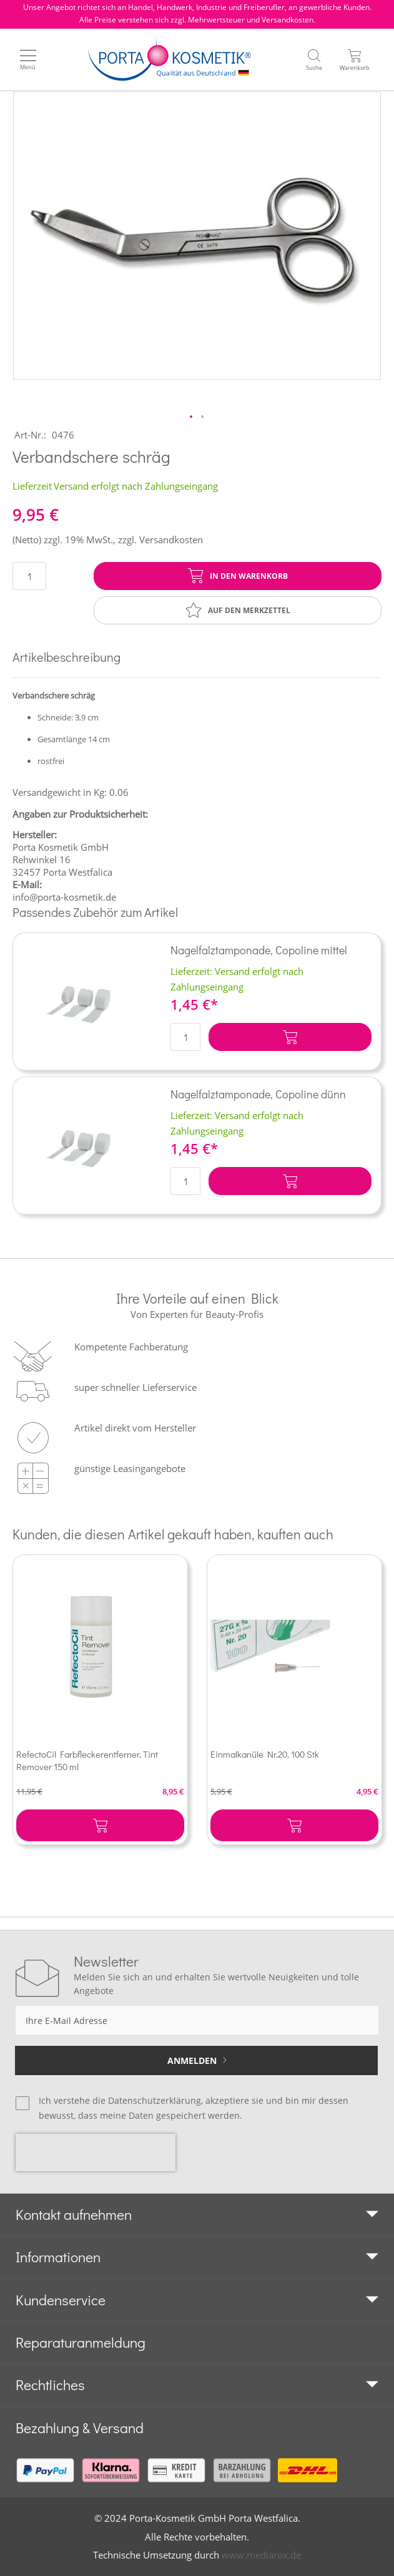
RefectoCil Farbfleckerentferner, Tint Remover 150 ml (87, 1760)
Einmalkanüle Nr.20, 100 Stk (264, 1754)
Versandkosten (171, 539)
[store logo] (169, 59)
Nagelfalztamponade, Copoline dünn (258, 1094)
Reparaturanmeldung (80, 2342)
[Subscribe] (196, 2060)
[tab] (197, 2215)
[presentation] (95, 2152)
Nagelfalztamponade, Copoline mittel (258, 949)
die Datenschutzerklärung (146, 2100)
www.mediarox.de (261, 2555)
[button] (191, 417)
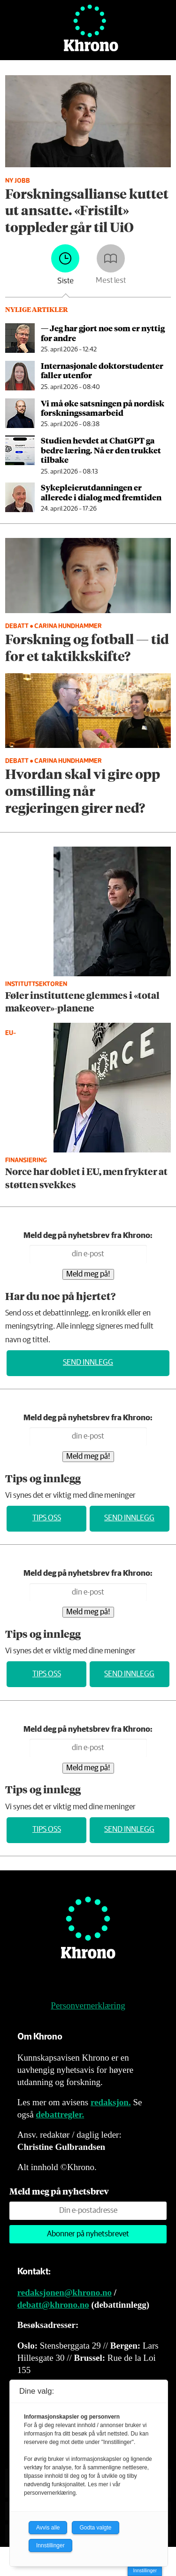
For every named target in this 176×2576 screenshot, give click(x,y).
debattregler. (60, 2114)
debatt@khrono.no (53, 2305)
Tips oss (46, 1518)
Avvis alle (48, 2527)
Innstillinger (145, 2570)
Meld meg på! (88, 1274)
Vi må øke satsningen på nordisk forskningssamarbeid (102, 407)
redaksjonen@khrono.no (64, 2292)
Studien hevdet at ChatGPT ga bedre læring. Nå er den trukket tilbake (101, 450)
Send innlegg (88, 1363)
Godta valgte (95, 2527)
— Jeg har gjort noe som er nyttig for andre (103, 332)
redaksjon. (111, 2102)
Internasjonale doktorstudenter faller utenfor (102, 370)
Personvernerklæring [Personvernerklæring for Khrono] (88, 2005)
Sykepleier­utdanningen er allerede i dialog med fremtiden (101, 492)
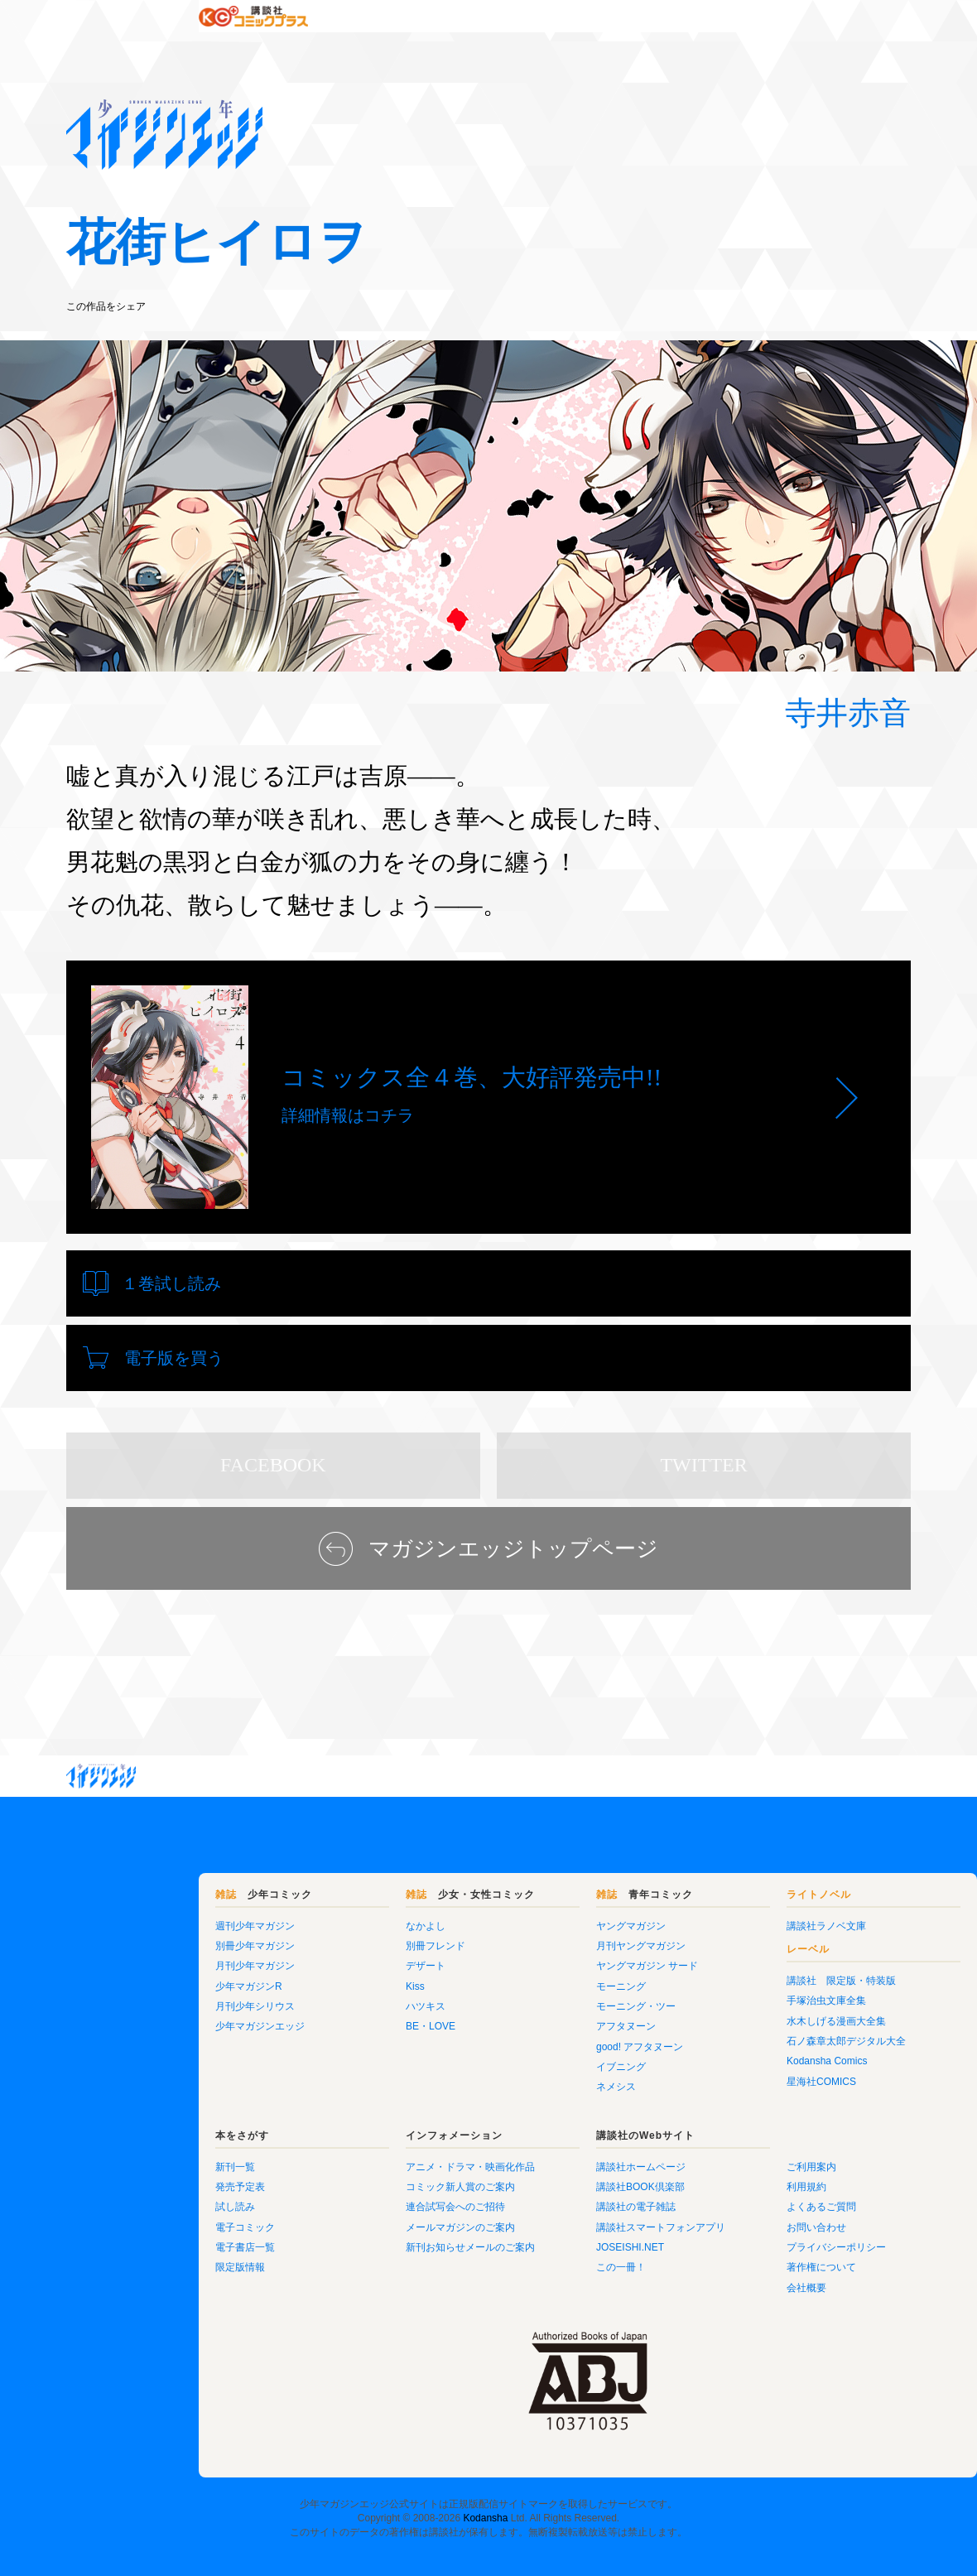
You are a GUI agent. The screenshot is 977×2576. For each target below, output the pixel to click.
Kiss (315, 1937)
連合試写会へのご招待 (356, 2157)
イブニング (521, 2017)
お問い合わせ (717, 2178)
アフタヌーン (526, 1976)
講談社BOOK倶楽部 (541, 2137)
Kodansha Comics (727, 2011)
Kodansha (485, 2468)
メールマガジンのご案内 (361, 2178)
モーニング (521, 1937)
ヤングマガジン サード (548, 1916)
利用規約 (707, 2137)
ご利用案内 (712, 2117)
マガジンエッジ (101, 1726)
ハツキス (326, 1956)
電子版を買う (604, 1283)
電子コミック (146, 2178)
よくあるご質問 (722, 2157)
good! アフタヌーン (540, 1997)
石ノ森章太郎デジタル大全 (746, 1991)
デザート (326, 1916)
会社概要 (707, 2238)
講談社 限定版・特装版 (742, 1931)
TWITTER (703, 1415)
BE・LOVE (331, 1976)
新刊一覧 (136, 2117)
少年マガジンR (149, 1937)
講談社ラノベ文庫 (727, 1876)
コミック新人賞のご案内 (361, 2137)
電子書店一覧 (146, 2197)
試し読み (136, 2157)
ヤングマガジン (531, 1876)
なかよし (326, 1876)
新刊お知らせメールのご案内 (371, 2197)
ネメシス (517, 2037)
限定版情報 (141, 2217)
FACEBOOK (273, 1415)
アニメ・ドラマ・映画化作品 (371, 2117)
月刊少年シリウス (155, 1956)
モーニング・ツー (536, 1956)
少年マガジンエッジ (160, 1976)
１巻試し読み (171, 1283)
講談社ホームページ (541, 2117)
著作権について (722, 2217)
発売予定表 (141, 2137)
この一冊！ (521, 2217)
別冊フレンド (336, 1896)
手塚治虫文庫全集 (727, 1951)
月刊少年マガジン (155, 1916)
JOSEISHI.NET (531, 2197)
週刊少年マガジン (155, 1876)
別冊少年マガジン (155, 1896)
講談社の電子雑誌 (536, 2157)
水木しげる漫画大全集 (737, 1971)
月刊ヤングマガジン (541, 1896)
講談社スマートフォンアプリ (561, 2178)
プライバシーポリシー (737, 2197)
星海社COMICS (722, 2032)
☆ ☆ ☆ ☆ ☆
- _ABOUT THIS EXERCISE_:
What is needed is every record above, restated word for word, with the pictures left out.

- _ANSWER SECTION_:
RefectoCil Farbfleckerentferner, Tint Remover 150 ml (87, 1760)
Einmalkanüle Nr.20, 100 Stk (264, 1754)
Versandkosten (171, 539)
[store logo] (169, 59)
Nagelfalztamponade, Copoline dünn (258, 1094)
Reparaturanmeldung (80, 2342)
[Subscribe] (196, 2060)
[tab] (197, 2215)
[presentation] (95, 2152)
Nagelfalztamponade, Copoline mittel (258, 949)
die Datenschutzerklärung (146, 2100)
www.mediarox.de (261, 2555)
[button] (191, 417)
For every named target in this 176×2576 screenshot, give click(x,y).
debattregler. (60, 2114)
debatt@khrono.no (53, 2305)
Tips oss (46, 1518)
Avvis alle (48, 2527)
Innstillinger (145, 2570)
Meld meg på! (88, 1274)
Vi må øke satsningen på nordisk forskningssamarbeid (102, 407)
redaksjonen@khrono.no (64, 2292)
Studien hevdet at ChatGPT ga bedre læring. Nå er den trukket tilbake (101, 450)
Send innlegg (88, 1363)
Godta valgte (95, 2527)
— Jeg har gjort noe som er nyttig for andre (103, 332)
redaksjon. (111, 2102)
Internasjonale doktorstudenter faller utenfor (102, 370)
Personvernerklæring [Personvernerklæring for Khrono] (88, 2005)
Sykepleier­utdanningen er allerede i dialog med fremtiden (101, 492)
You are a GUI agent. The screenshot is 977×2576. For each target below, output the pixel to click.
Kiss (315, 1937)
連合試写会へのご招待 (356, 2157)
イブニング (521, 2017)
お問い合わせ (717, 2178)
アフタヌーン (526, 1976)
講談社BOOK倶楽部 (541, 2137)
Kodansha Comics (727, 2011)
Kodansha (485, 2468)
メールマガジンのご案内 (361, 2178)
モーニング (521, 1937)
ヤングマガジン サード (548, 1916)
利用規約 (707, 2137)
ご利用案内 (712, 2117)
マガジンエッジ (101, 1726)
ハツキス (326, 1956)
電子版を買う (604, 1283)
電子コミック (146, 2178)
よくあるご質問 (722, 2157)
good! アフタヌーン (540, 1997)
石ノ森章太郎デジタル大全 (746, 1991)
デザート (326, 1916)
会社概要 (707, 2238)
講談社 限定版・特装版 (742, 1931)
TWITTER (703, 1415)
BE・LOVE (331, 1976)
新刊一覧 (136, 2117)
少年マガジンR (149, 1937)
講談社ラノベ文庫 (727, 1876)
コミック新人賞のご案内 (361, 2137)
電子書店一覧 (146, 2197)
試し読み (136, 2157)
ヤングマガジン (531, 1876)
なかよし (326, 1876)
新刊お知らせメールのご案内 (371, 2197)
ネメシス (517, 2037)
限定版情報 (141, 2217)
FACEBOOK (273, 1415)
アニメ・ドラマ・映画化作品 (371, 2117)
月刊少年シリウス (155, 1956)
モーニング・ツー (536, 1956)
少年マガジンエッジ (160, 1976)
１巻試し読み (171, 1283)
講談社ホームページ (541, 2117)
著作権について (722, 2217)
発売予定表 (141, 2137)
この一冊！ (521, 2217)
別冊フレンド (336, 1896)
手塚治虫文庫全集 (727, 1951)
月刊少年マガジン (155, 1916)
JOSEISHI.NET (531, 2197)
週刊少年マガジン (155, 1876)
別冊少年マガジン (155, 1896)
講談社の電子雑誌 (536, 2157)
水木しげる漫画大全集 (737, 1971)
月刊ヤングマガジン (541, 1896)
講談社スマートフォンアプリ (561, 2178)
プライバシーポリシー (737, 2197)
星海社COMICS (722, 2032)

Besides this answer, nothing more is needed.